Ella couldn’t take any more empty promises.
“I was going to call you,” she said, her voice gentle. “I was wrong yesterday. So wrong. I want you to know that as far as I’m concerned, you have no obligation here, at all. I’m perfectly okay and capable of doing this on my own. But I have no right to keep you out of your child’s life. This baby is yours as much as mine and you are welcome to whatever involvement you want to have. If that’s financial, then so be it. This baby is mine, but only on loan. I can’t control every aspect of his or life—including his relationship with his father. And I just can’t do...you and me...anymore.”
She was beautiful. And so far away. And so right. Again.
“Let me ask you something...”
She waited.
He stood in the employee parking lot of a children’s hospital and felt as though he was somehow fighting for his life.

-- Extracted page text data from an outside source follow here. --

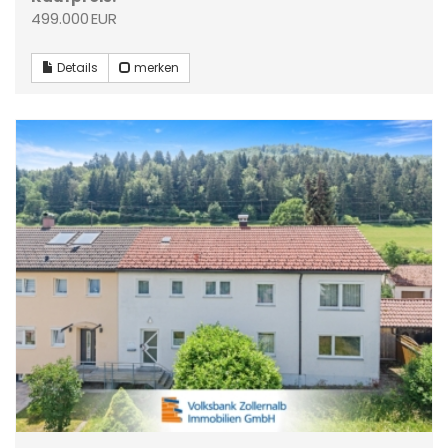
499.000 EUR
Details
merken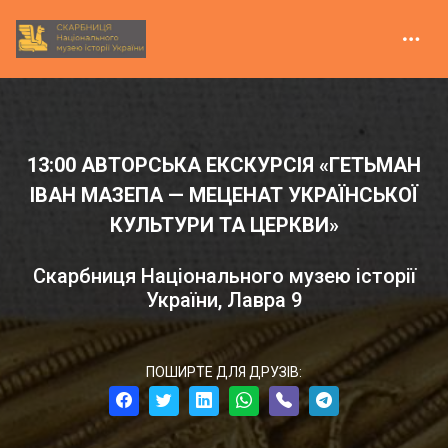
13:00 АВТОРСЬКА ЕКСКУРСІЯ «ГЕТЬМАН
ІВАН МАЗЕПА — МЕЦЕНАТ УКРАЇНСЬКОЇ
КУЛЬТУРИ ТА ЦЕРКВИ»
Скарбниця Національного музею історії
України, Лавра 9
ПОШИРТЕ ДЛЯ ДРУЗІВ:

“Knowing what you know about me, if I was around, would you really trust me not to abuse my child?” The question was purely hypothetical, but one that had repeated itself over and over as he relived the last time she’d carried his child.
“Of course I would. It’s not a matter of what I think of you, Brett, it’s a matter of what you think of yourself that’s always been the problem.”
The arrows hit flesh that time.
“Who knows, maybe with you living separately from us, if you are involved in the baby’s life, you won’t feel so afraid of getting out of control. You’ll have your own place to go to when you’re angry, so maybe you won’t be so paranoid about what you might or might not have in you. All I know is that you’ve taken almost thirteen years of my life, Brett. You can’t have any more.”
Unlocking her car, she flung her bag over to the passenger seat, climbed in and drove away.
But not before Brett had seen the tears in her eyes.
And he knew she meant every word she’d said. If, upon hearing the night before that Ella was having his baby, he’d had even half a hope that they might find some kind of future together, she’d just snuffed it out.